The song has a catchy tune to it and a I love this artist. Priscilla Renea is one underrated artist. She discusses issues in her music that deals with the consequences of wrong decisions. Especially when it comes to teenage sex, even safe sex and marriage. Young kids are not ready to have sex let alone get married. There's an order to everything in this life and if we try to skip we'll end up falling on our noses.
And who doesn't think of "Strawberry Wine" especially during Summer Time. One of my all time favorite is this catchy, tasty and delicious tune of Strawberry Wine by the enticing voice of Deana Carter. Sings of young innocent love at 17, banks of the river, well hidden paths and the Hot July moon. It is the first of July after all to-day and I can't sleep simply because the heat is distracting and we have no air conditioning.
At 17, most girls go through that first love that they can't quite forget when they grow old. Not that they aren't over it, but that "first taste of love" leaves somewhat of an everlasting "bittersweet" memory of the feeling itself. To some the taste and then the other is the "lost of innocence."
Isn't this how young teen age love feels like. The curiosity and the longing of a freshly discovered love. "WE found love growing wild..." It is a time of excitement and anxiousness. Anxious to know and experience more. Undecided whether to stay within the boundaries or give in and let it all go up in flame. Oh to be so young, innocent and in love. So fresh, innocent and new.
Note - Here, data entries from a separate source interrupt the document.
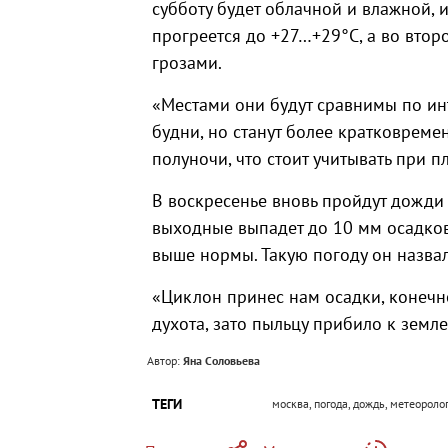
субботу будет облачной и влажной, и
прогреется до +27…+29°C, а во вто
грозами.
«Местами они будут сравнимы по инт
будни, но станут более кратковреме
полуночи, что стоит учитывать при 
В воскресенье вновь пройдут дожди
выходные выпадет до 10 мм осадков
выше нормы. Такую погоду он назва
«Циклон принес нам осадки, конечн
духота, зато пыльцу прибило к земл
Автор:
Яна Соловьева
ТЕГИ
москва, погода, дождь, метеороло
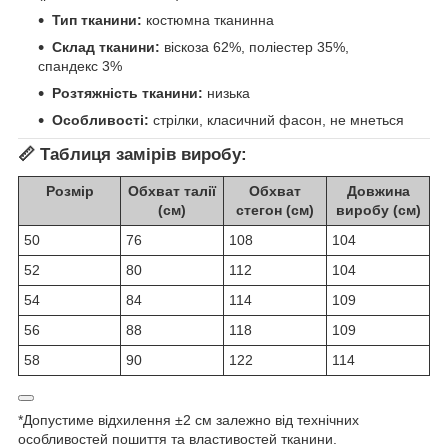
Тип тканини:
костюмна тканинна
Склад тканини:
віскоза 62%, поліестер 35%,
спандекс 3%
Розтяжність тканини:
низька
Особливості:
стрілки, класичний фасон, не мнеться
📏
Таблиця замірів виробу:
Розмір
Обхват талії
Обхват
Довжина
(см)
стегон (см)
виробу (см)
50
76
108
104
52
80
112
104
54
84
114
109
56
88
118
109
58
90
122
114
*Допустиме відхилення ±2 см залежно від технічних
особливостей пошиття та властивостей тканини.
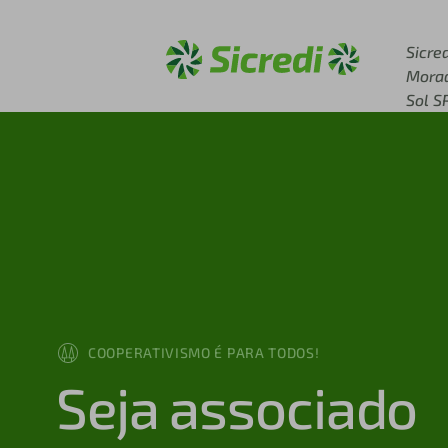
Acesse sicredi.com.br
Sicred
Mora
Sol S
COOPERATIVISMO É PARA TODOS!
Seja associado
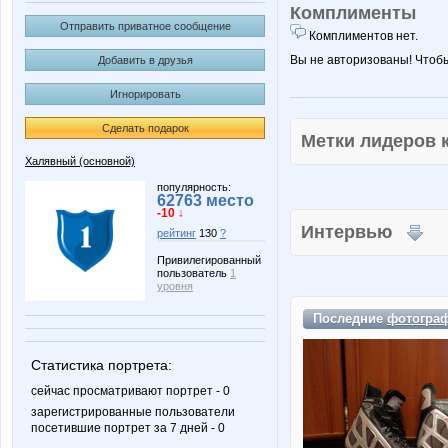
Комплименты
Отправить приватное сообщение
Комплиментов нет.
Вы не авторизованы! Чтоб
Добавить в друзья
Игнорировать
Сделать подарок
Метки лидеров
Халявный (основной)
популярность:
62763 место
-10 ↓
Интервью
рейтинг
130
?
Привилегированный
пользователь
1
уровня
Последние
фотогра
Статистика портрета:
сейчас просматривают портрет - 0
зарегистрированные пользователи
посетившие портрет за 7 дней - 0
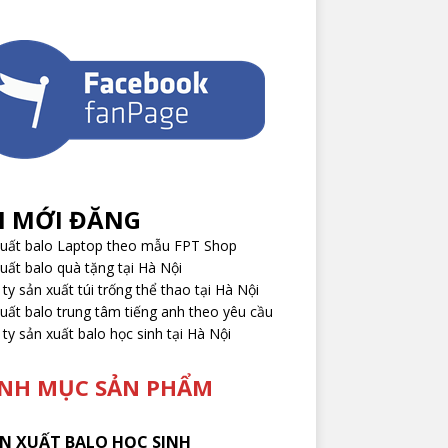
I MỚI ĐĂNG
xuất balo Laptop theo mẫu FPT Shop
uất balo quà tặng tại Hà Nội
ty sản xuất túi trống thể thao tại Hà Nội
uất balo trung tâm tiếng anh theo yêu cầu
ty sản xuất balo học sinh tại Hà Nội
NH MỤC SẢN PHẨM
N XUẤT BALO HỌC SINH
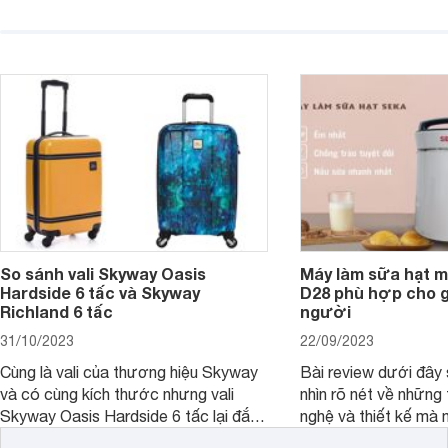
năng và chất lượng của sản phẩm
qua bài đánh giá dướ
ngay trong bài viết sau.
hơn về dòng máy này
So sánh vali Skyway Oasis
Máy làm sữa hạt m
Hardside 6 tấc và Skyway
D28 phù hợp cho gi
Richland 6 tấc
người
31/10/2023
22/09/2023
Cùng là vali của thương hiệu Skyway
Bài review dưới đây 
và có cùng kích thước nhưng vali
nhìn rõ nét về những 
Skyway Oasis Hardside 6 tấc lại đắt
nghệ và thiết kế mà
hơn Vali Skyway Richland 6 tấc tận 1
Seka LN-D28 sở hữu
"My biggest fear was September when he had to go." Most love at 17 never works out. Too young to settle down. Goals, plans can put distance between love. Through the years though, you still REMEMBER. At seventeen, 30 seems so ancient. Now at almost 50 it seemed like so long ago and we long for 30 again. I don't know about 17 though. "Fields have grown older now...there's nothing time hasn't touch..." Life happens and we can only look back with a smile and every now and then remember what love felt like at 17. The memories always at the tip of our minds. "Funny how those memories they last."
"Year after year I come back to this place, just to remember the taste..."
In love simply with the feeling of love itself. Nothing beats the feeling of love at 17.
It's like "Strawberry Wine". I've never tasted wine and never will but "Strawberry Wine" seems to be the perfect description of love at Seventeen. Gets one all tipsy, wild eyed and willing to taste and take that daring step to the unknown. Then drift away "like the leaves in the Fall". Left with memories to go back to in this journey of life. We relive our lives in our minds. Even way back to when we were once 17. I love listening to this song. Makes me want to time travel sometimes.